╭─ Supplied material
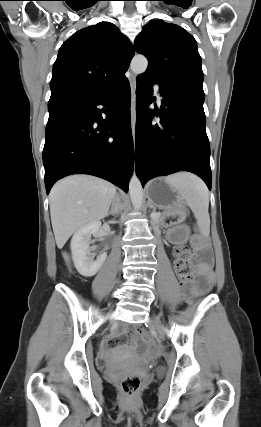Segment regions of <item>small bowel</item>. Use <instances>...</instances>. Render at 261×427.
<instances>
[{"label":"small bowel","mask_w":261,"mask_h":427,"mask_svg":"<svg viewBox=\"0 0 261 427\" xmlns=\"http://www.w3.org/2000/svg\"><path fill=\"white\" fill-rule=\"evenodd\" d=\"M204 285V282L199 281L196 286H192L191 288H188L186 291L188 294H193L196 292V290ZM123 343V340L120 336H111L107 339V345L109 347H116Z\"/></svg>","instance_id":"1"}]
</instances>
╰─
• [How to complete this task] Write out the listing above exactly as it stands, pictures excluded.

• [Written solution]
Segment regions of <item>small bowel</item>. Use <instances>...</instances>. Render at 261×427.
<instances>
[{"label":"small bowel","mask_w":261,"mask_h":427,"mask_svg":"<svg viewBox=\"0 0 261 427\" xmlns=\"http://www.w3.org/2000/svg\"><path fill=\"white\" fill-rule=\"evenodd\" d=\"M204 285V282L199 281L196 286H192L191 288H188L186 291L188 294H193L196 292V290ZM123 343V340L120 336H111L107 339V345L109 347H116Z\"/></svg>","instance_id":"1"}]
</instances>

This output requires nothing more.